> [ASSIGNED TASK]
How many lines in the records below contain the word "which"? Answer with the number alone.
▼▼▼
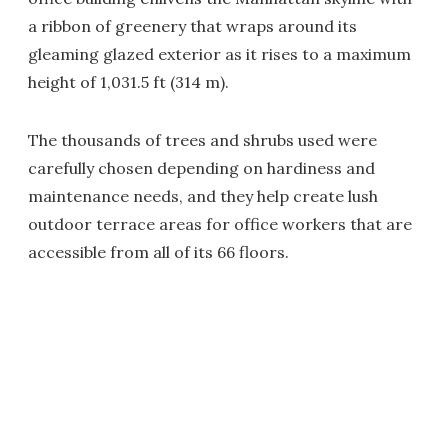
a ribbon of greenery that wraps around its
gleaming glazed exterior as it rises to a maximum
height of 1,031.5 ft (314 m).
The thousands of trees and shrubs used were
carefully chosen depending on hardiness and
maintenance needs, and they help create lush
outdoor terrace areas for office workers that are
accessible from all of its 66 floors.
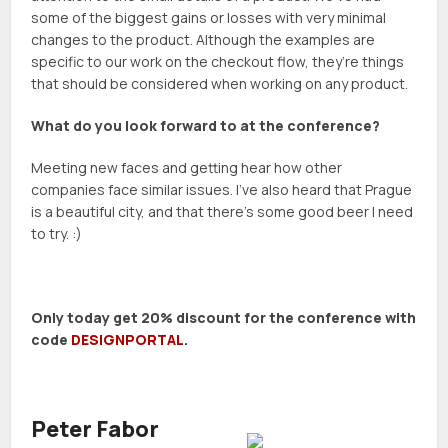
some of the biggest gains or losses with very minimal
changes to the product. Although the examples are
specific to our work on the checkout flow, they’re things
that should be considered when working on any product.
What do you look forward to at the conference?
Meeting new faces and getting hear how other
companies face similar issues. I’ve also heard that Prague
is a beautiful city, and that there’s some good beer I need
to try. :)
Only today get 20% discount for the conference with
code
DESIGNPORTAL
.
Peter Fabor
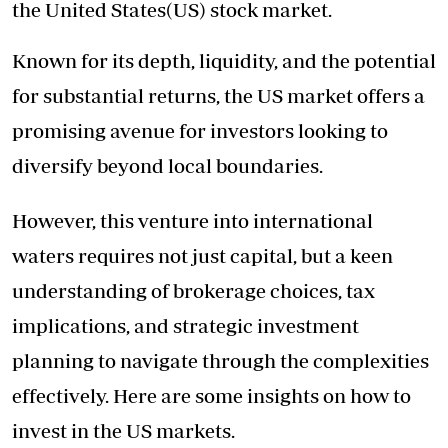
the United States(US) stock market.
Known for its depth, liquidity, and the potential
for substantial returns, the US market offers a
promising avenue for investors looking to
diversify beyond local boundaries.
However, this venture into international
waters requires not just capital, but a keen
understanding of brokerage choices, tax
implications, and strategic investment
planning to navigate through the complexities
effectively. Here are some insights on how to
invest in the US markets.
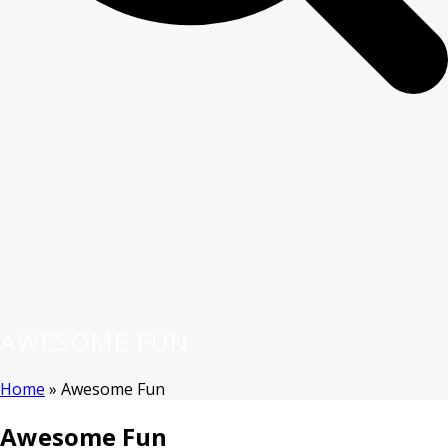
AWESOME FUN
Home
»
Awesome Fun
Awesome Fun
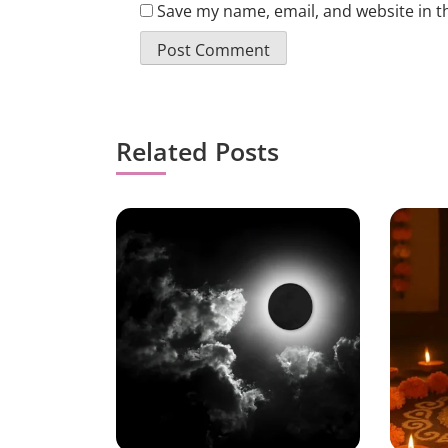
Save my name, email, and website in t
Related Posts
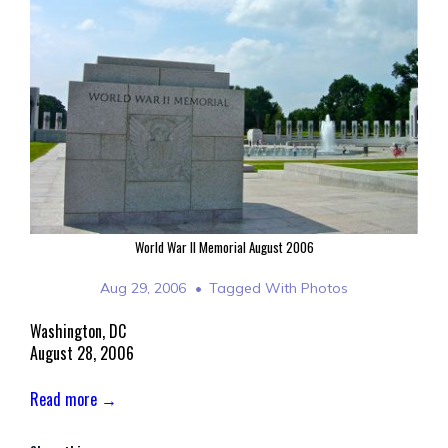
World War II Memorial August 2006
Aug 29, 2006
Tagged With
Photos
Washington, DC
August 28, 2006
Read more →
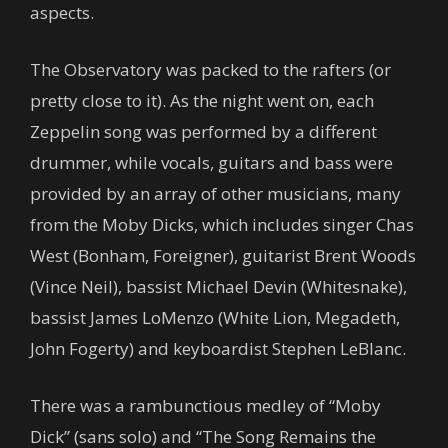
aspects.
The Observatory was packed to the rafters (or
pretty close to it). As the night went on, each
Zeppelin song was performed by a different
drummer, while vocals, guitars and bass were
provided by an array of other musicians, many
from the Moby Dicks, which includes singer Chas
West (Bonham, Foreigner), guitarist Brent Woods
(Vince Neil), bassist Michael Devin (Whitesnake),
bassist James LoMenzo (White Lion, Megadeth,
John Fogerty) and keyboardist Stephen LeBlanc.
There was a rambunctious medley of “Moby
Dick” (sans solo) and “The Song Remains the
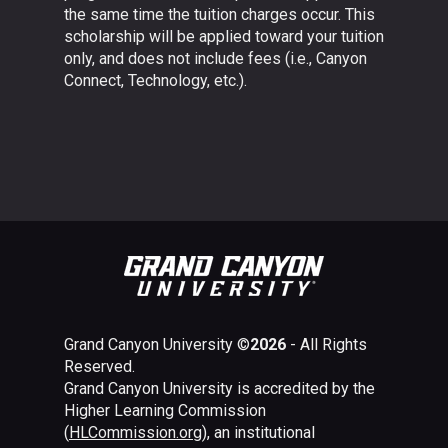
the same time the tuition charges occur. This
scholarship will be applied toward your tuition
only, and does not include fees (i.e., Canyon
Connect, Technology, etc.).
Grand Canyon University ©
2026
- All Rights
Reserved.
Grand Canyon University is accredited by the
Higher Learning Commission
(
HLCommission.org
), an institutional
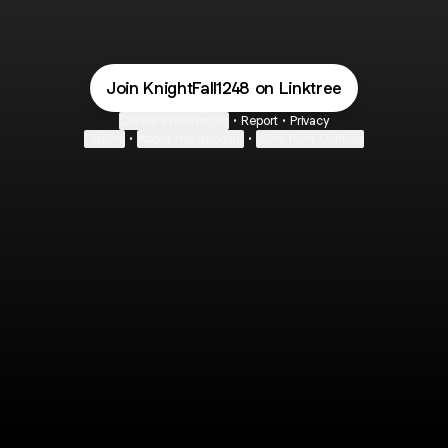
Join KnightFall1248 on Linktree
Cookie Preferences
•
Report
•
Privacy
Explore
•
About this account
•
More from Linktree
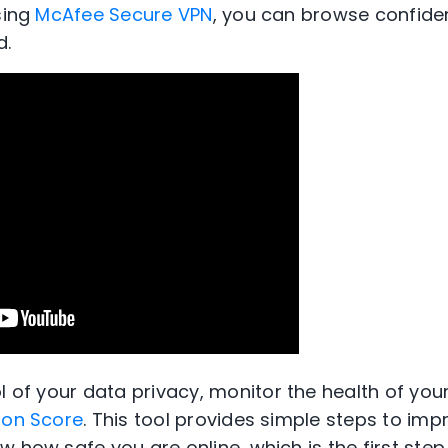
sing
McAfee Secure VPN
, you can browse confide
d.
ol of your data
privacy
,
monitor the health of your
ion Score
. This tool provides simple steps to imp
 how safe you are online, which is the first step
▲▲▲
> [OUTPUT BELOW]
2